The Kennedy Amendment (Section 502B of the Foreign Assistance Act) was a legislative provision passed by the United States Congress on June 30, 1976, that restricted military assistance and the sale of U.S. arms to Chile during the military dictatorship of Augusto Pinochet. The measure was mainly promoted by Senator Edward Kennedy and affected Chile at a time of high tension with its neighboring countries.

Although the amendment is primarily associated with Chile, it was part of a broader shift in U.S. foreign policy driven by Congress during the 1970s, which introduced human rights conditions on military and economic aid to several Latin American countries, including Argentina, Uruguay, and Brazil since 1978. The amendment was applied since the Presidency of Gerald Ford and was also supported by Senator Hubert Humphrey.

== Background ==

Following the overthrow of President Salvador Allende on 11 September 1973, various national and international organizations denounced human rights violations.

Although the administrations of Richard Nixon and Gerald Ford maintained relations with the Chilean government, the U.S. Congress increasingly expressed concern about the situation in Chile.

In 1975 there were officials from the Embassy and the Policy Planning Office of the Department of State who requested that economic and military aid to Chile be cut off, but these proposals were rejected by the ambassador and officials from the Pentagon and the Department of the Treasury.

== Content ==

The Kennedy Amendment prohibited or limited the granting of loans, guarantees, and military assistance to Chile, as well as restricting exports of military equipment.

The legislation was part of a broader set of measures by the United States Congress aimed at linking foreign aid to respect for human rights.

== Impact ==

The implementation of the amendment reduced Chile's access to U.S. weaponry, forcing the government to diversify its suppliers.

In 1977 and 1978, the Beagle conflict between Argentina and Chile brought the two countries close to war, later mediated by Pope John Paul II. At the same time, Peruvian dictator Juan Velasco Alvarado planned a possible invasion of Chile in 1975, which was ultimately not carried out.

This contributed to the deterioration of bilateral relations between Chile and the United States during the 1970s and 1980s.

Among the countries that sold arms to Chile during the United States embargo imposed under the Kennedy Amendment were Rhodesia, Francoist Spain (under Francisco Franco), South Africa (under the apartheid regime), Brazil, India, South Korea, China and Israel.

The latter also sold aircraft and weapons to Argentina during the Beagle conflict and the Falklands War.

In addition to domestic arms production by FAMAE, Chilean businessman Carlos Cardoen began manufacturing weapons such as cluster bombs from 1977 onwards, reportedly at the request of Pinochet in the context of the U.S. arms embargo.

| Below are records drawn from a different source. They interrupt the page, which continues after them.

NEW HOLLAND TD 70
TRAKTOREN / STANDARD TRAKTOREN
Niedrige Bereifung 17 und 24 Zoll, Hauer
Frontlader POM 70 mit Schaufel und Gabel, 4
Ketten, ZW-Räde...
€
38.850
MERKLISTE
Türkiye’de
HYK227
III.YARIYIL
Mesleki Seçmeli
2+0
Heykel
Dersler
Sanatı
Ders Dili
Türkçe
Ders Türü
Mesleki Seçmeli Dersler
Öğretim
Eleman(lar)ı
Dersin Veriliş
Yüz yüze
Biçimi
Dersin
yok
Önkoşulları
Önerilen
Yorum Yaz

Cardoen later sold weapons to Saddam Hussein in Iraq and to Libya, leading the United States to issue an extradition request against him in the 1990s.

Trade with China and other states was also used as a way to break international isolation and achieve economic projection. Chile established with China “strict observance of the principle of non-intervention in the internal affairs of each country”, in contrast to Western and First World countries, which maintained a more distant stance toward Chile.

Chile imported oil from China, although the trade balance remained favorable to Chile.

Investigations into the assassination of Orlando Letelier, carried out by double agent Michael Townley in Washington, D.C. in 1976, intensified this pressure.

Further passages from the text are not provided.